La clique au pouvoir prétend se soucier de notre sécurité, alors que son propre appareil d’Etat est toujours infesté de partisans de l’ancien régime, dont certains nagent toujours dans l’impunité pour des montagnes de meurtres et de tortures. En fait, les temps les plus « sûrs » de l’histoire récente de la Tunisie étaient lorsque les masses occupaient les rues et donnaient directement le pouls à la politique du pays. Les meilleures traditions de notre révolution, comme la construction de comités révolutionnaires de défense dans les quartiers, devraient être remises au goût du jour, afin d’éviter de laisser l’initiative de la lutte contre le terrorisme et le djihadisme dans les mains de l’élite dirigeante. Les terribles souffrances que nos frères et sœurs algériens ont traversées dans les années 1990 doivent servir d’avertissement sur où ce type de méthodes peuvent conduire.
L’heure est à la mobilisation de masse ! Il ne faut pas laisser l’initiative et la rue aux classes dirigeantes! Le mouvement syndical, l’UGET, les organisations de chômeurs, la gauche et la jeunesse révolutionnaire doivent appeler à l’action de masse, mais sur leurs propres bases. Un appel pour une grève générale de 24h serait un bon premier pas dans ce sens : pour l’unité de tous les travailleurs, des jeunes et de la majorité du peuple tunisien contre le terrorisme et l’obscurantisme -mais aussi pour la défense résolue de nos droits démocratiques, et pour la construction d’une lutte contre les politiques capitalistes de misère sociale et de répression, qui ont contribué à la situation actuelle.

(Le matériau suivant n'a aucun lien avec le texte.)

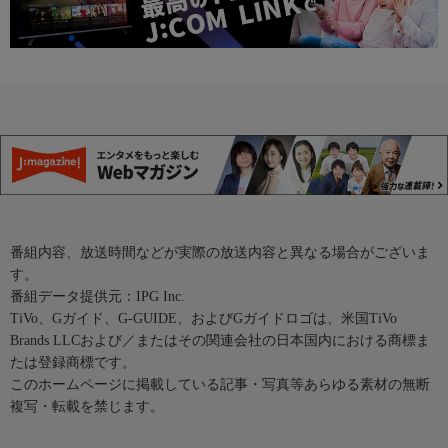
番組内容、放送時間などが実際の放送内容と異なる場合がございま
す。
番組データ提供元：IPG Inc.
TiVo、Gガイド、G-GUIDE、およびGガイドロゴは、米国TiVo
Brands LLCおよび／またはその関連会社の日本国内における商標ま
たは登録商標です。
このホームページに掲載している記事・写真等あらゆる素材の無断
複写・転載を禁じます。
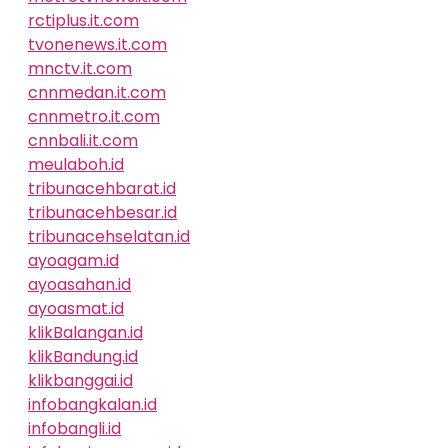
rctiplus.it.com
tvonenews.it.com
mnctv.it.com
cnnmedan.it.com
cnnmetro.it.com
cnnbali.it.com
meulaboh.id
tribunacehbarat.id
tribunacehbesar.id
tribunacehselatan.id
ayoagam.id
ayoasahan.id
ayoasmat.id
klikBalangan.id
klikBandung.id
klikbanggai.id
infobangkalan.id
infobangli.id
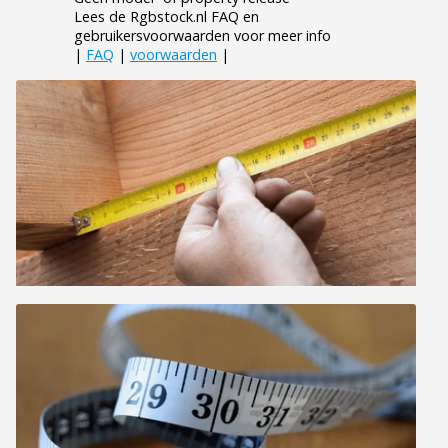
Lees de Rgbstock.nl FAQ en
gebruikersvoorwaarden voor meer info
|
FAQ
|
voorwaarden
|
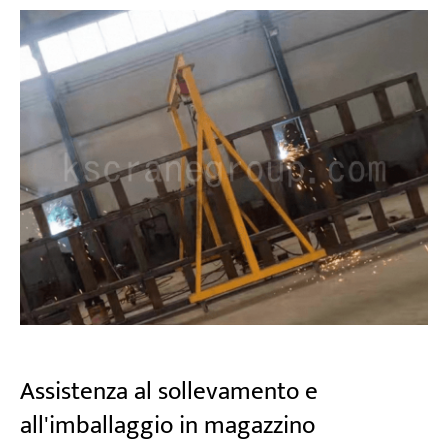
Assistenza al sollevamento e
all'imballaggio in magazzino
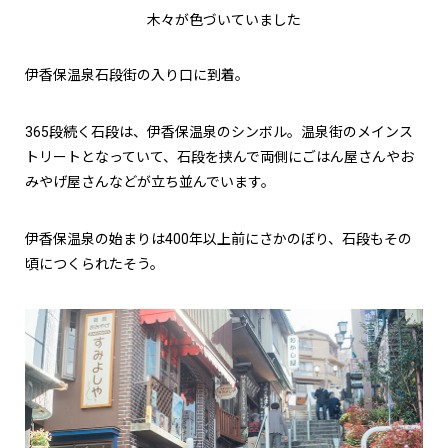
木々が色づいていました
伊香保温泉石段街の入り口に到着。
365段続く石段は、伊香保温泉のシンボル。温泉街のメインス
トリートとなっていて、石段を挟んで両側にごはん屋さんやお
みやげ屋さんなどが立ち並んでいます。
伊香保温泉の始まりは400年以上前にさかのぼり、石段もその
頃につくられたそう。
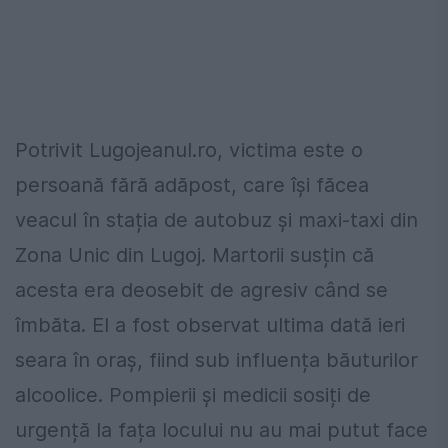
Potrivit Lugojeanul.ro, victima este o
persoană fără adăpost, care își făcea
veacul în stația de autobuz și maxi-taxi din
Zona Unic din Lugoj. Martorii susțin că
acesta era deosebit de agresiv când se
îmbăta. El a fost observat ultima dată ieri
seara în oraș, fiind sub influența băuturilor
alcoolice. Pompierii și medicii sosiți de
urgență la fața locului nu au mai putut face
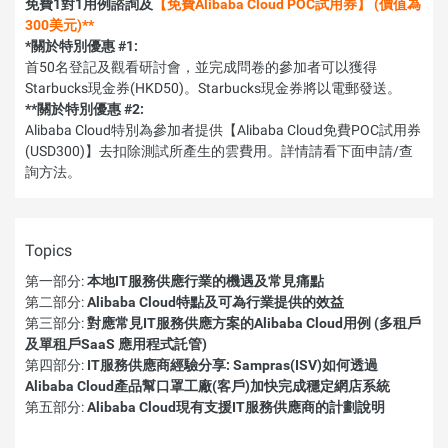
免費1對1用例諮詢及
【免費Alibaba Cloud POC試用券】 (價值為
300美元)**
*關於特別優惠 #1:
首50名登記及觀看研討會，並完成問卷的參加者可以獲得
Starbucks現金券(HKD50)。Starbucks現金券將以電郵發送。
**關於特別優惠 #2:
Alibaba Cloud特別為參加者提供【Alibaba Cloud免費POC試用券
(USD300)】去扣除測試所產生的雲費用。詳情請看下面申請/查
詢方法。
Topics
第一部分:
本地IT服務供應行業的機遇及常見痛點
第二部分:
Alibaba Cloud特點及可為行業提供的效益
第三部分:
對應常見IT服務供應方案的Alibaba Cloud用例 (多租戶
及單租戶SaaS 應用程式託管)
第四部分:
IT服務供應商經驗分享: Sampras(ISV)如何透過
Alibaba Cloud產品幫口罩工廠(客戶)加快完成穩定網店系統
第五部分:
Alibaba Cloud現有支援IT服務供應商的計劃說明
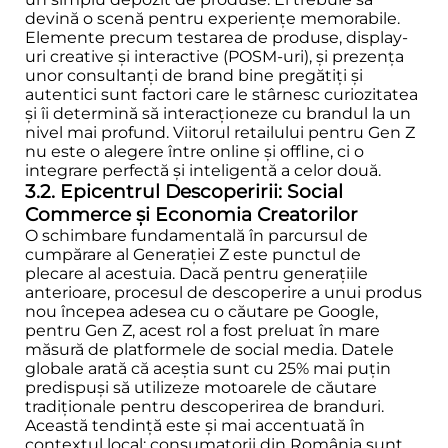
devină o scenă pentru experiențe memorabile.
Elemente precum testarea de produse, display-
uri creative și interactive (POSM-uri), și prezența
unor consultanți de brand bine pregătiți și
autentici sunt factori care le stârnesc curiozitatea
și îi determină să interacționeze cu brandul la un
nivel mai profund. Viitorul retailului pentru Gen Z
nu este o alegere între online și offline, ci o
integrare perfectă și inteligentă a celor două.
3.2. Epicentrul Descoperirii: Social
Commerce și Economia Creatorilor
O schimbare fundamentală în parcursul de
cumpărare al Generației Z este punctul de
plecare al acestuia. Dacă pentru generațiile
anterioare, procesul de descoperire a unui produs
nou începea adesea cu o căutare pe Google,
pentru Gen Z, acest rol a fost preluat în mare
măsură de platformele de social media. Datele
globale arată că aceștia sunt cu 25% mai puțin
predispuși să utilizeze motoarele de căutare
tradiționale pentru descoperirea de branduri.
Această tendință este și mai accentuată în
contextul local: consumatorii din România sunt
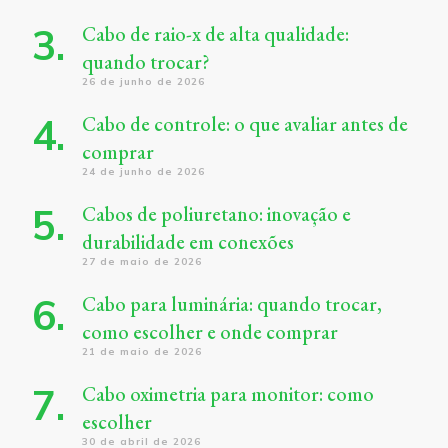
Cabo de raio-x de alta qualidade:
quando trocar?
26 de junho de 2026
Cabo de controle: o que avaliar antes de
comprar
24 de junho de 2026
Cabos de poliuretano: inovação e
durabilidade em conexões
27 de maio de 2026
Cabo para luminária: quando trocar,
como escolher e onde comprar
21 de maio de 2026
Cabo oximetria para monitor: como
escolher
30 de abril de 2026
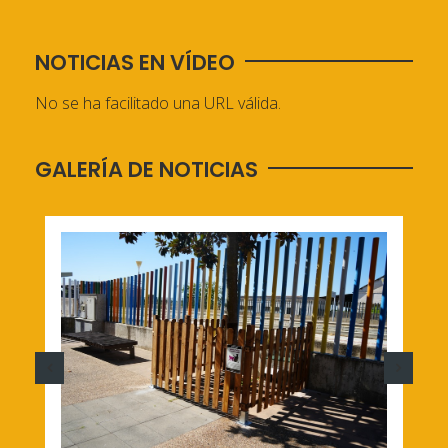
NOTICIAS EN VÍDEO
No se ha facilitado una URL válida.
GALERÍA DE NOTICIAS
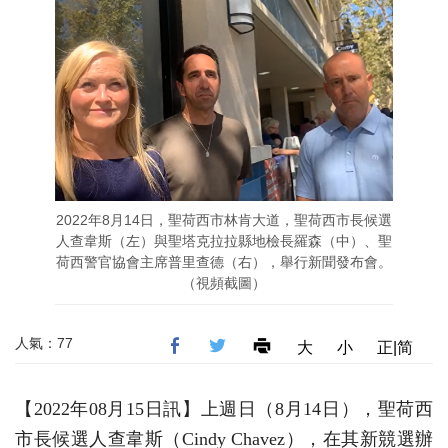
2022年8月14日，聖荷西市林肯大道，聖荷西市長候選
人查韋斯（左）與聖塔克拉拉縣地檢長羅森（中）、聖
荷西警官協會主席普里查德（右），舉行新聞發布會。
（視頻截圖）
人氣：77
大
小
正|简
【2022年08月15日訊】上週日（8月14日），聖荷西
市長候選人查韋斯（Cindy Chavez），在其新競選辦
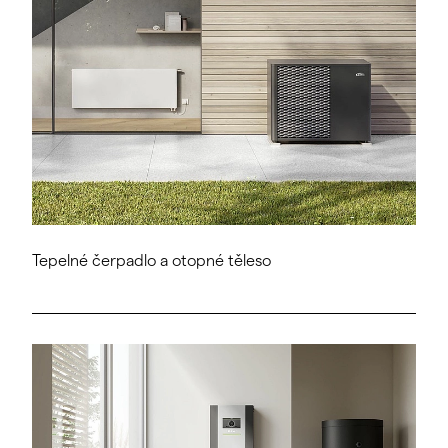
Tepelné čerpadlo a otopné těleso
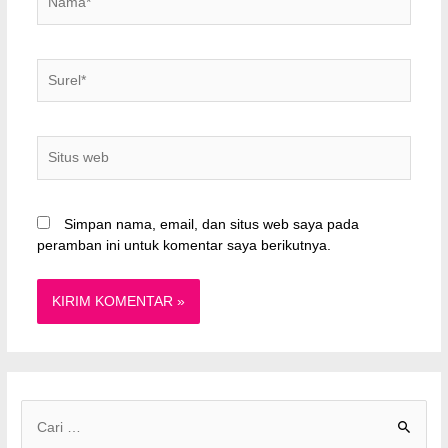
Surel*
Situs
web
Simpan nama, email, dan situs web saya pada
peramban ini untuk komentar saya berikutnya.
C
a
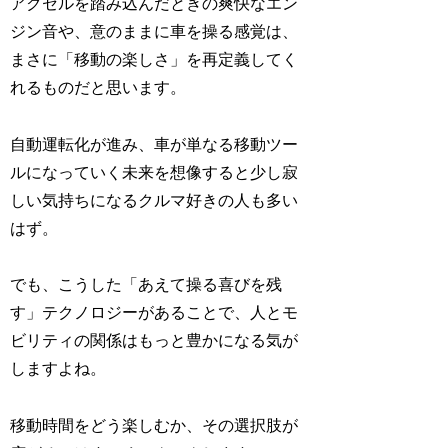
アクセルを踏み込んだときの爽快なエン
ジン音や、意のままに車を操る感覚は、
まさに「移動の楽しさ」を再定義してく
れるものだと思います。
自動運転化が進み、車が単なる移動ツー
ルになっていく未来を想像すると少し寂
しい気持ちになるクルマ好きの人も多い
はず。
でも、こうした「あえて操る喜びを残
す」テクノロジーがあることで、人とモ
ビリティの関係はもっと豊かになる気が
しますよね。
移動時間をどう楽しむか、その選択肢が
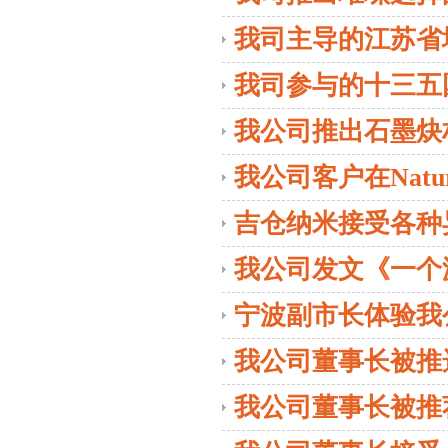
我司主导的江苏省地
定 激光闪射法》
我司参与的十三五
出版
我公司推出石墨炔
我公司客户在Nat
吉仓纳米接受各种
我公司发文《一个
(GB/T30544.13-20
宁波副市长体验我
我公司董事长被推
我公司董事长被推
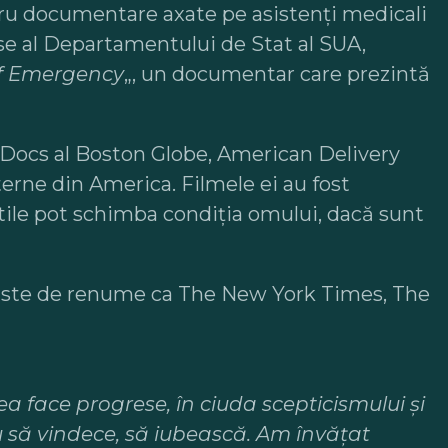
atru documentare axate pe asistenți medicali
ase al Departamentului de Stat al SUA,
of Emergency
„, un documentar care prezintă
beDocs al Boston Globe, American Delivery
terne din America. Filmele ei au fost
eștile pot schimba condiția omului, dacă sunt
reviste de renume ca The New York Times, The
a face progrese, în ciuda scepticismului și
u să vindece, să iubească. Am învățat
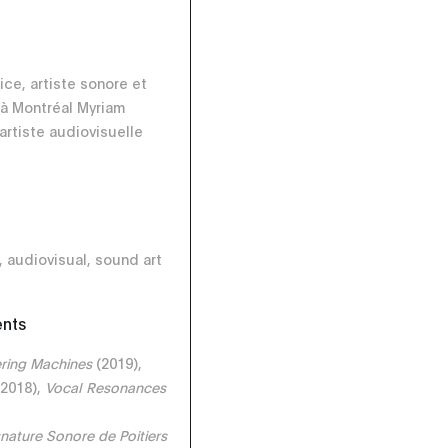
ice, artiste sonore et
à Montréal Myriam
artiste audiovisuelle
, audiovisual, sound art
ents
ering Machines
(2019),
2018),
Vocal Resonances
nature Sonore de Poitiers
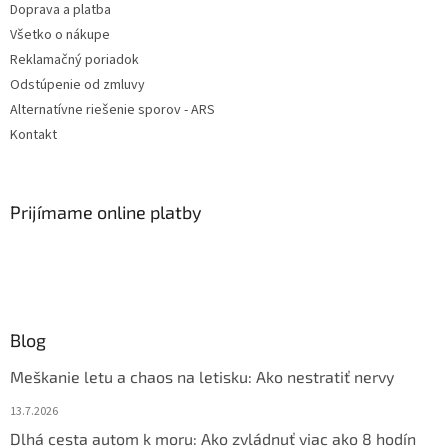
Doprava a platba
Všetko o nákupe
Reklamačný poriadok
Odstúpenie od zmluvy
Alternatívne riešenie sporov - ARS
Kontakt
Prijímame online platby
Blog
Meškanie letu a chaos na letisku: Ako nestratiť nervy
13.7.2026
Dlhá cesta autom k moru: Ako zvládnuť viac ako 8 hodín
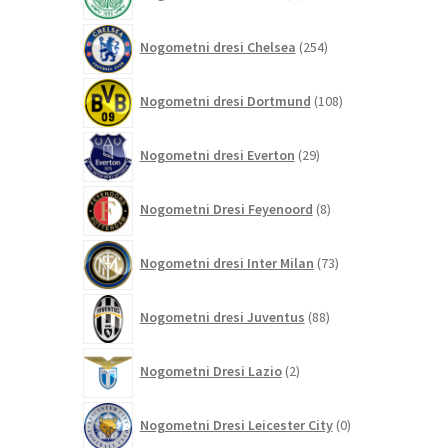
izdelek
254
Nogometni dresi Chelsea
254
izdelkov
108
Nogometni dresi Dortmund
108
izdelkov
29
Nogometni dresi Everton
29
izdelkov
8
Nogometni Dresi Feyenoord
8
izdelkov
73
Nogometni dresi Inter Milan
73
izdelkov
88
Nogometni dresi Juventus
88
izdelkov
2
Nogometni Dresi Lazio
2
izdelka
0
Nogometni Dresi Leicester City
0
izdelkov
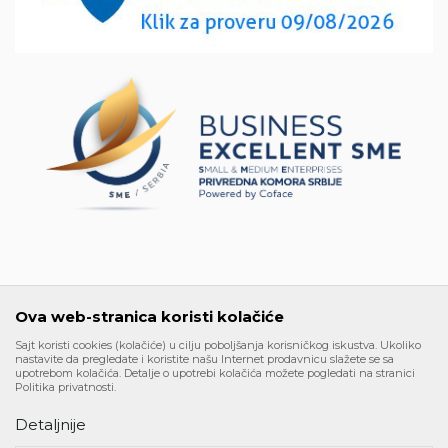
Kako kupiti
PEPDV 126331556
Uslovi isporuke
Šta dobijam registracijom
Najčešća pitanja
Ova web-stranica koristi kolačiće
Sajt koristi cookies (kolačiće) u cilju poboljšanja korisničkog iskustva. Ukoliko
nastavite da pregledate i koristite našu Internet prodavnicu slažete se sa
upotrebom kolačića. Detalje o upotrebi kolačića možete pogledati na stranici
Politika privatnosti.
Nastojimo da budemo što precizniji u opisu proizvoda, prikazu
Detaljnije
slika i samih cena, ali ne možemo garantovati da su sve
informacije kompletne i bez grešaka. Svi artikli prikazani na sajtu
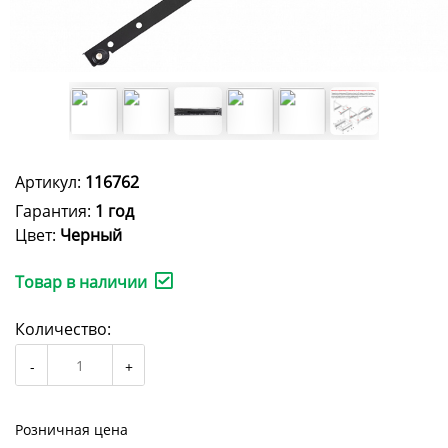
Артикул:
116762
Гарантия:
1 год
Цвет:
Черный
Товар в наличии
Количество:
Розничная цена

Une telle grève, couplée à des mobilisations de rue à travers tout le pays, aiderait à la reconstruction d’une lutte de masse remettant au cœur des évènements les objectifs initiaux de la révolution pour «le pain, les emplois, et la dignité» : une lutte qui ne pourra trouver son expression véritable que dans la construction d’une société socialiste et démocratique, basée sur la propriété publique et la planification démocratique des richesses.